### Exercise description
Find how many lines below hold "will", and give that number as the entire answer.

### Input material
══════════════════════════════

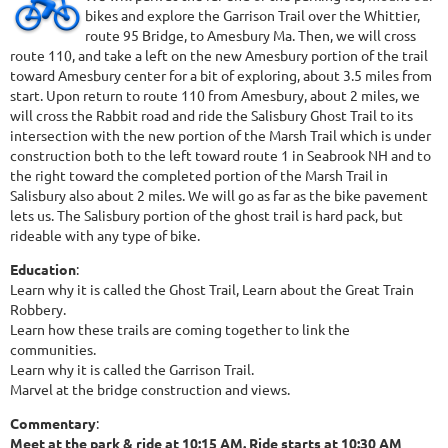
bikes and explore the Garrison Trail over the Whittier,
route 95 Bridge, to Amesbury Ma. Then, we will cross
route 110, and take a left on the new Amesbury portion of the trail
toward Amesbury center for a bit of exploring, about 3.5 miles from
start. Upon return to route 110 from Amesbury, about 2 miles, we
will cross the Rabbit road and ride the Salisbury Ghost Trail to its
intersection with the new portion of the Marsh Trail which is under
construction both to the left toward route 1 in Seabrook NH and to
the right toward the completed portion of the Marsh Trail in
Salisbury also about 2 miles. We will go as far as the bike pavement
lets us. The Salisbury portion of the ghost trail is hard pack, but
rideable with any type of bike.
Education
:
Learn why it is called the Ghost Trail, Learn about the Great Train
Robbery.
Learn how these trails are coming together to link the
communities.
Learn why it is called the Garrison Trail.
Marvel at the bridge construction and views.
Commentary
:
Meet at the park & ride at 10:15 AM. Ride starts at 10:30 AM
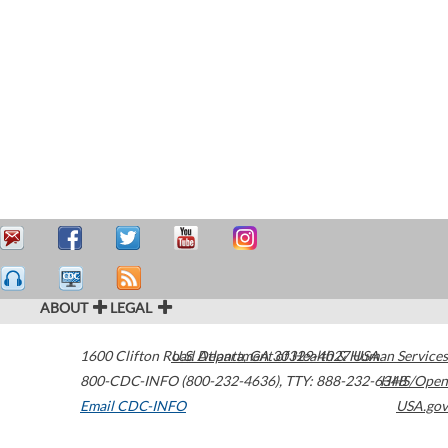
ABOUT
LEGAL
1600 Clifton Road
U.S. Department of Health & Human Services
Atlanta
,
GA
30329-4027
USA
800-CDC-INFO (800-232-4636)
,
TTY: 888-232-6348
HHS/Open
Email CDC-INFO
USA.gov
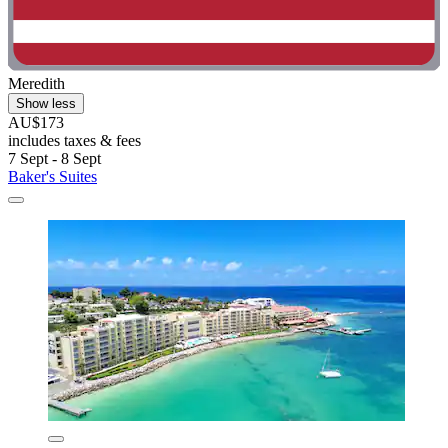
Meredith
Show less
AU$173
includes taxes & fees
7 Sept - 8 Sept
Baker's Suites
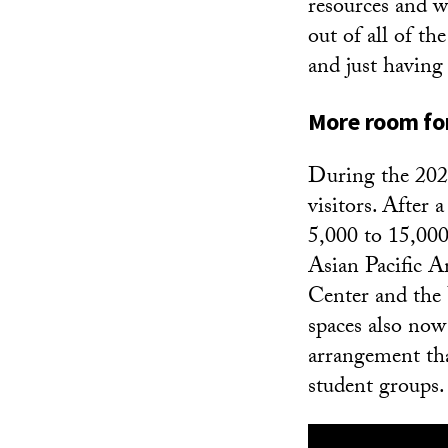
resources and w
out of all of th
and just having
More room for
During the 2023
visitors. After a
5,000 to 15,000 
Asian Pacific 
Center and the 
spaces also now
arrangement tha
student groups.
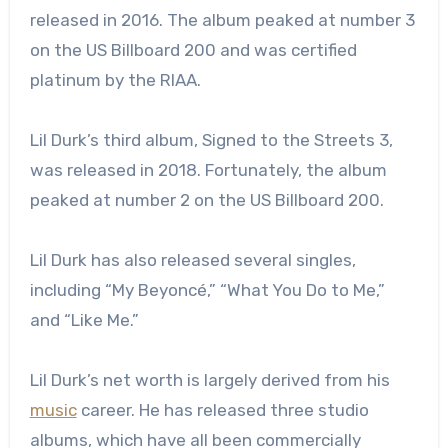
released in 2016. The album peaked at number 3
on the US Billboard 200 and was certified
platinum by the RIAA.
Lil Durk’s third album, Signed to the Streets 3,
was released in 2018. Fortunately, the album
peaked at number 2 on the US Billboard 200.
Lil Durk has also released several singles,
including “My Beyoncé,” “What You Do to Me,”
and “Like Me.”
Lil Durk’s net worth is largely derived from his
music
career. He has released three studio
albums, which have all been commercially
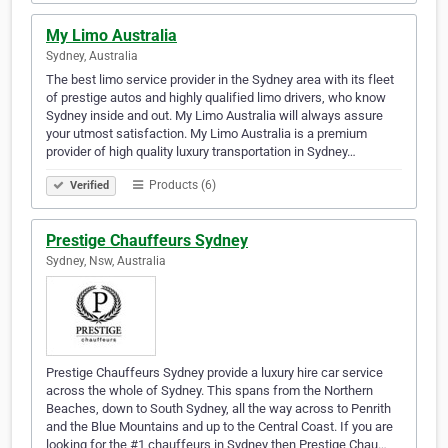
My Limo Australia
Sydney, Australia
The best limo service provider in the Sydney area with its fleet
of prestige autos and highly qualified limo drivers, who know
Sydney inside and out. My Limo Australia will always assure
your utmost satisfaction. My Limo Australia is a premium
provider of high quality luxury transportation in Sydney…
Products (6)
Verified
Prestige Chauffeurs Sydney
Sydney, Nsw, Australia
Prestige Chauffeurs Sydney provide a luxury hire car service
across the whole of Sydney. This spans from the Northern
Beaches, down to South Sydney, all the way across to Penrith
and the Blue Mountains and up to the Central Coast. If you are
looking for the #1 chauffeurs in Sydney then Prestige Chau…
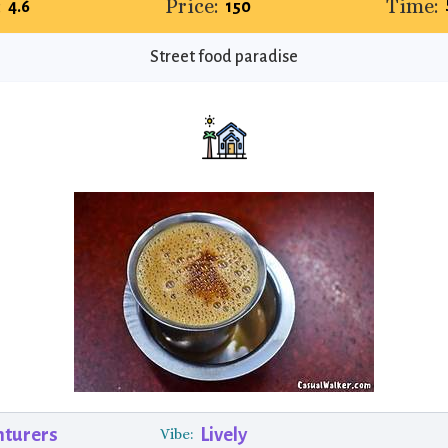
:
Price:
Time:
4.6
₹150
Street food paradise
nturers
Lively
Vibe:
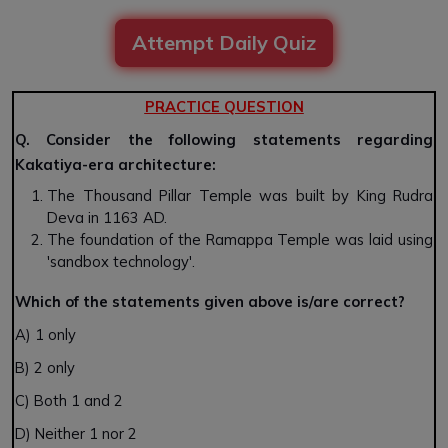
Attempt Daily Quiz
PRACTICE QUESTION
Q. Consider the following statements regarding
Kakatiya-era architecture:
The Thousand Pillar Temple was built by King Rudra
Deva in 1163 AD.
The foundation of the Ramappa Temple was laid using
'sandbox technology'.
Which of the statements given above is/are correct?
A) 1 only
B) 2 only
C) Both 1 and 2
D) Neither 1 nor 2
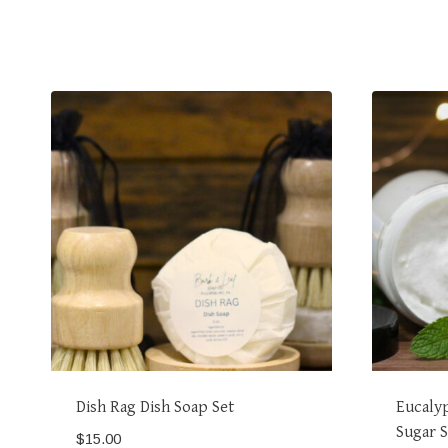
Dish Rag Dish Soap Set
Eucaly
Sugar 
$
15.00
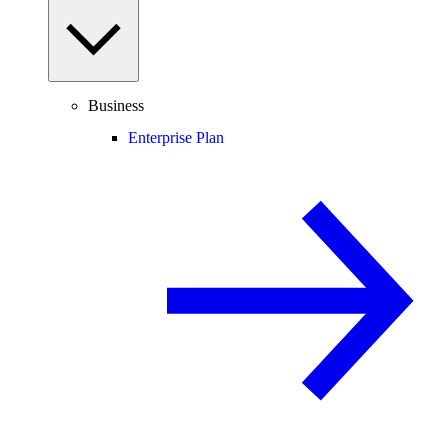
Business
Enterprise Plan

══════════════════════════════

### Finished exercise
4